Шрифт:
Закладка:
В последних исследованиях о Фадееве уделено сравнительно большое внимание ростовскому периоду его жизни, но недостаточно показана тогдашняя литературная среда и огромное влияние Фадеева на местных литераторов. Он умел учить людей и сам у них учился.
Я знаю далеко не всех его выдвиженцев. Недавние краснодарские публикации говорят еще о ряде товарищей, дарование которых было угадано Фадеевым и которым Фадеев помог встать на ноги. Это поэт П. Арский, юморист Л. Ленч, киносценарист М. Блейман и, наконец, что самое интересное, молодая очеркистка Вера Вельтман. Настоящее имя Веры Вельтман — Вера Федоровна Панова. Слишком поздно узнал я это, уже после смерти Веры Федоровны, и не имел возможности ее об этом расспросить.
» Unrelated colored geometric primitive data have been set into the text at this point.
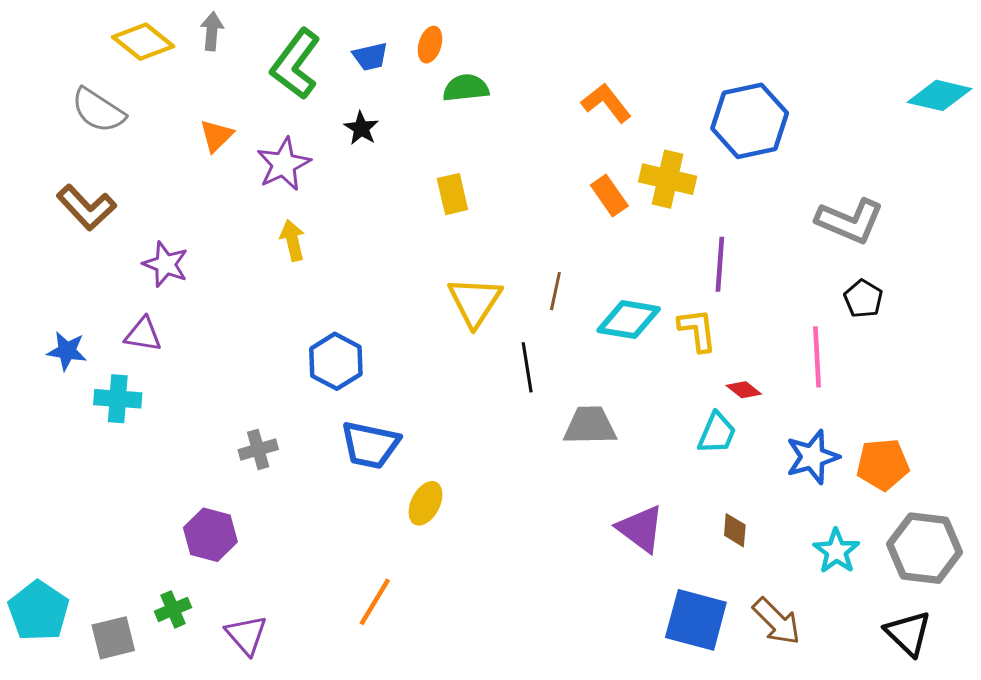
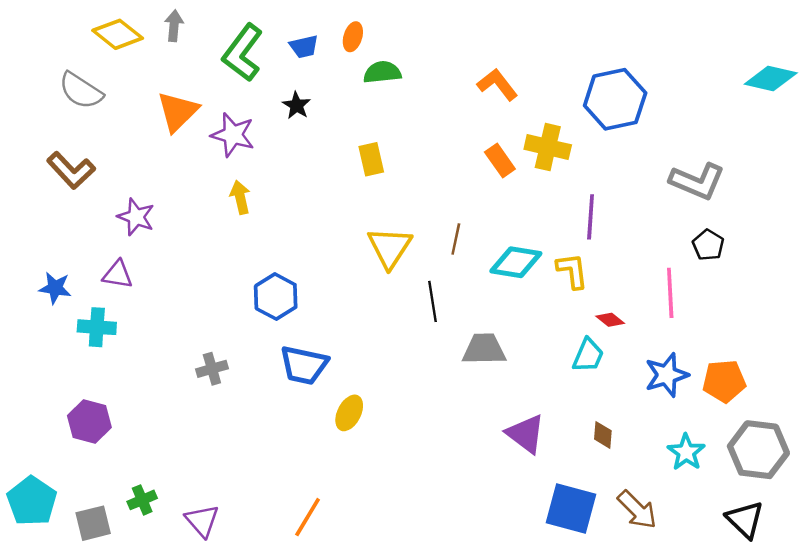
orange triangle: (216, 136) -> (178, 112), size x1.5
purple star: (284, 164) -> (233, 135), turned -30
purple hexagon: (210, 535) -> (89, 422), moved
orange line: (375, 602) -> (308, 517), moved

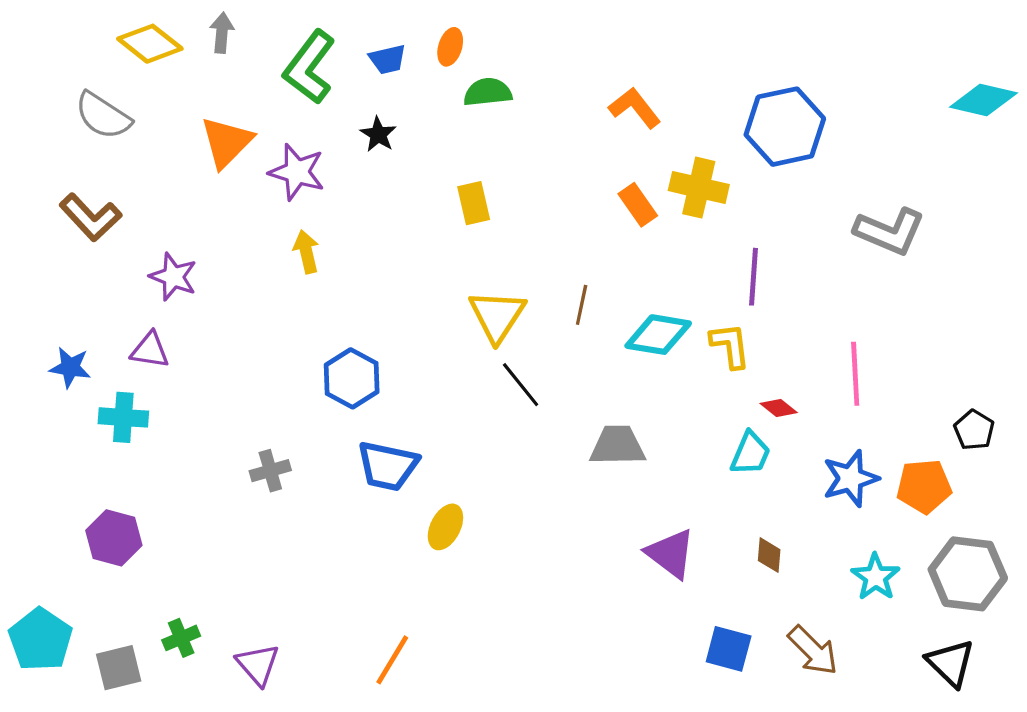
black pentagon: (708, 245) -> (974, 430), moved
black line: (433, 301) -> (521, 385), moved, turned -30
blue square: (571, 508) -> (729, 649), size x0.7

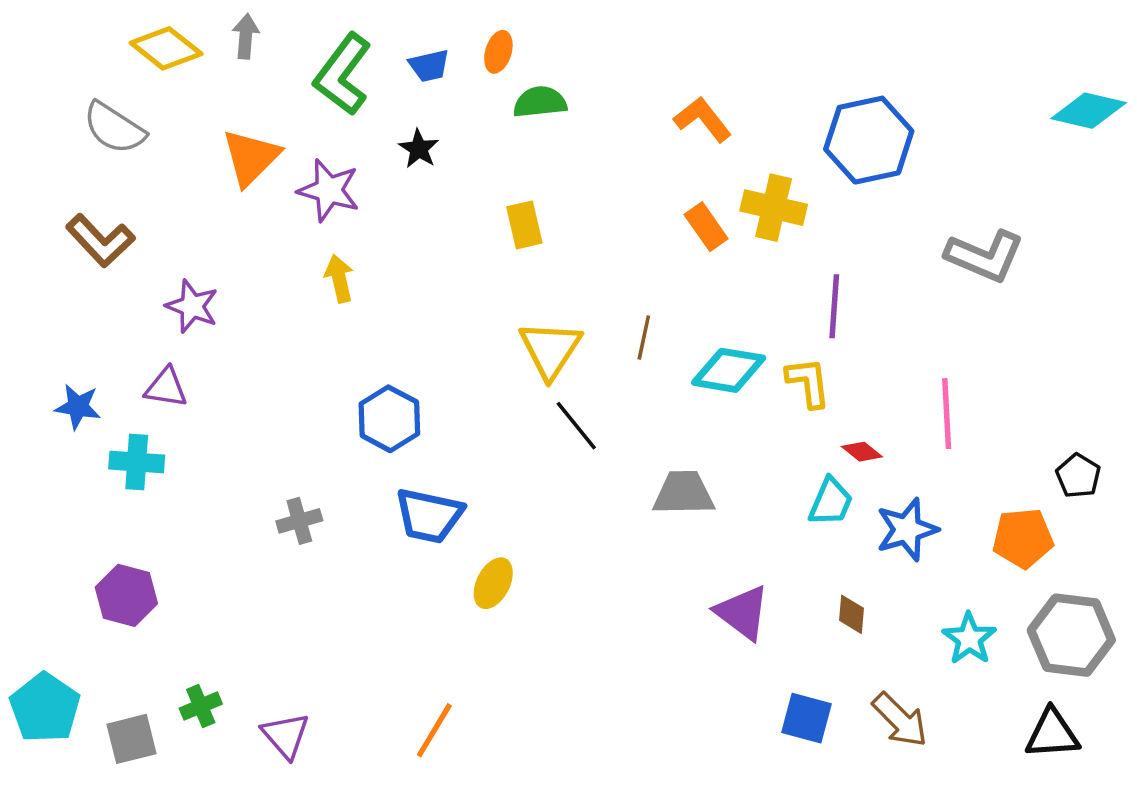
blue star: (851, 478) -> (907, 530), moved
black triangle: (951, 663) -> (1052, 734), turned -48

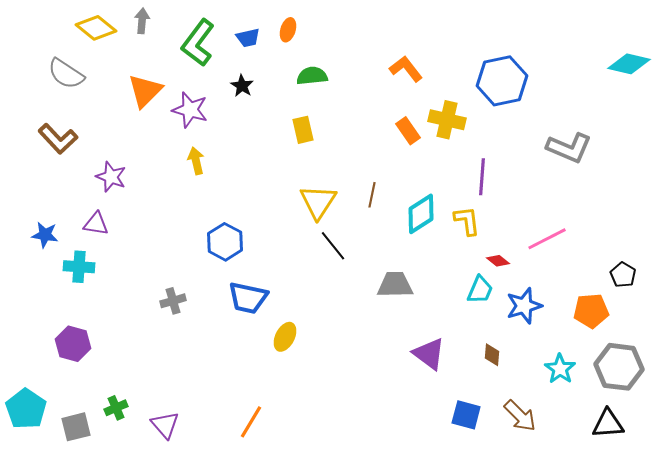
green semicircle: (540, 102) -> (312, 76), moved
cyan diamond: (729, 370) -> (421, 214), turned -42
pink line: (947, 414) -> (547, 239), turned 66

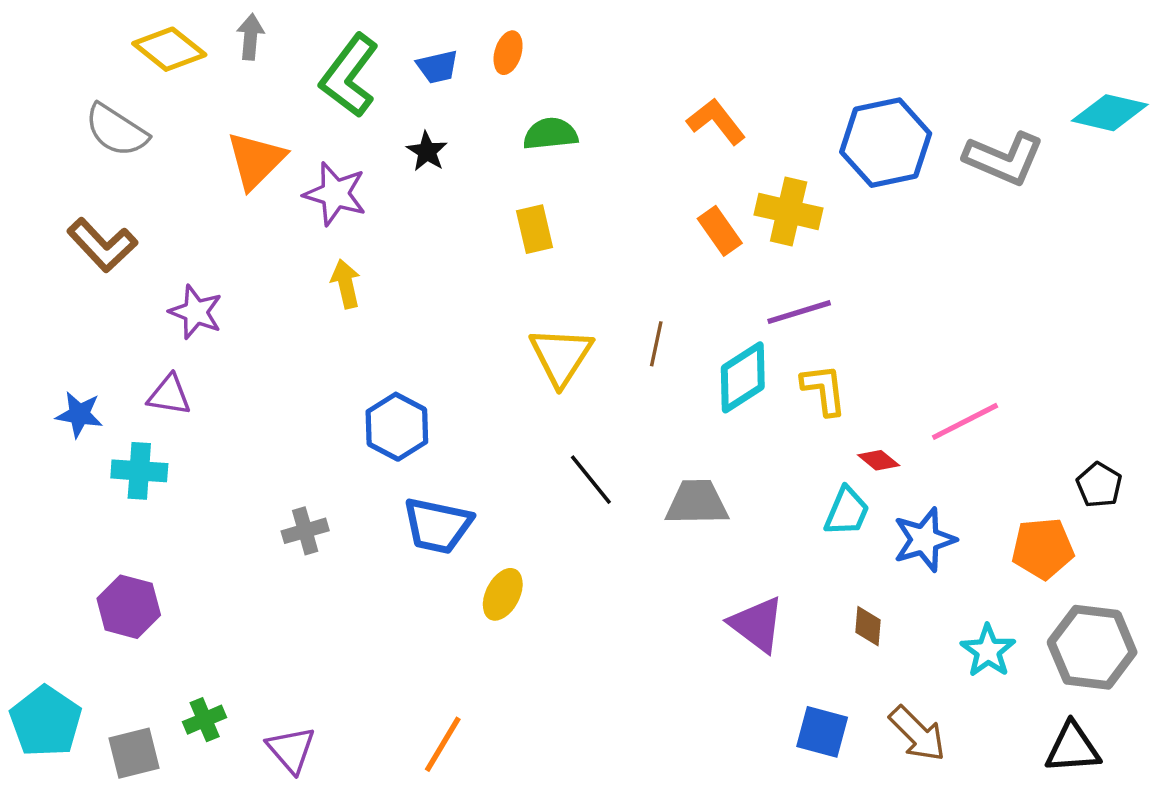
gray L-shape: (569, 148) -> (1004, 159), moved
purple line: (482, 177) -> (799, 312), moved, turned 69
black line: (333, 246) -> (591, 480), moved

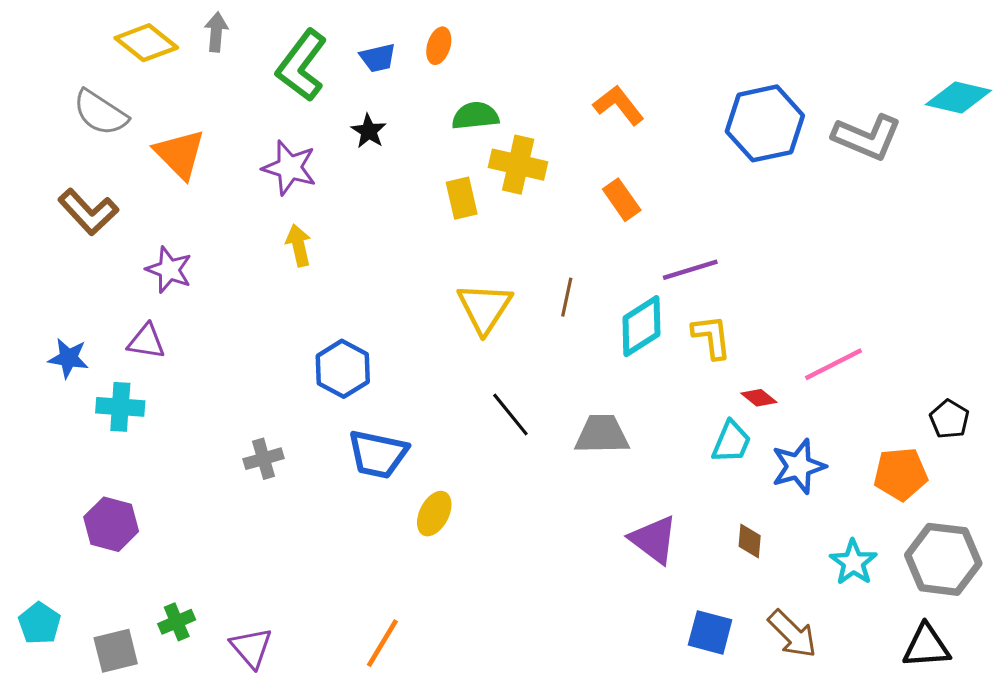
orange triangle: (256, 160) -> (180, 154), moved, turned -30
yellow cross: (789, 211) -> (518, 165), moved
cyan pentagon: (46, 721) -> (39, 623), size x0.7

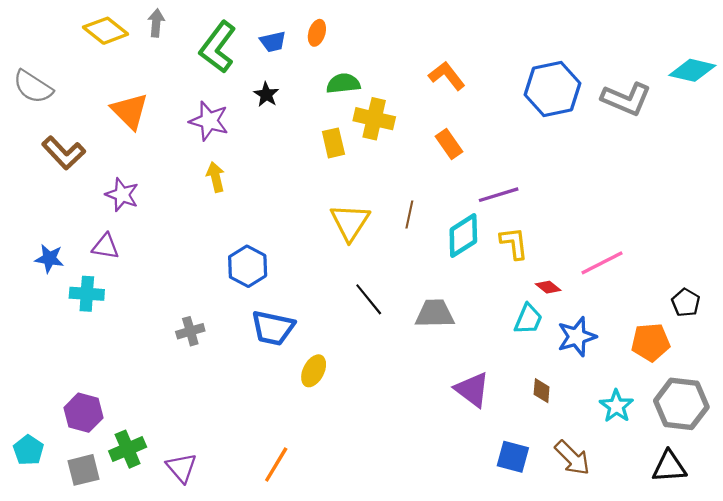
gray semicircle: (100, 113) -> (33, 87), moved
purple hexagon: (111, 524) -> (83, 413), moved
green cross: (177, 622) -> (128, 449), size x1.4

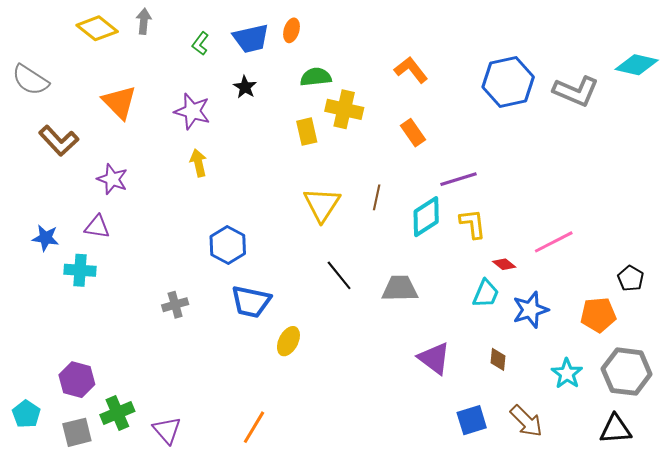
blue trapezoid: (273, 42) -> (251, 38), size x1.5
green L-shape: (218, 47) -> (200, 44), size x0.5
blue square: (513, 457) -> (472, 420), turned -32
Два лета Фадеев вместе с Бусыгиным и Кацем провел в Нальчике. Позже Бусыгин рассказывал, что там Фадеев много беседовал с кабардинскими прозаиками и поэтами, близко к сердцу принимал судьбы многих из них. Таким образом, его благотворное влияние распространялось не только на русскую литературу.
3
Каковы были литературные вкусы и взгляды молодого Фадеева? Прежде всего, он преклонялся перед Львом Толстым. Великий писатель был для него огромным авторитетом. Однажды Фадеев мне сказал:
— Я слишком нахожусь под его обаянием, не знаю, чего тут больше, пользы или вреда. Это порой мешает мне быть самостоятельным.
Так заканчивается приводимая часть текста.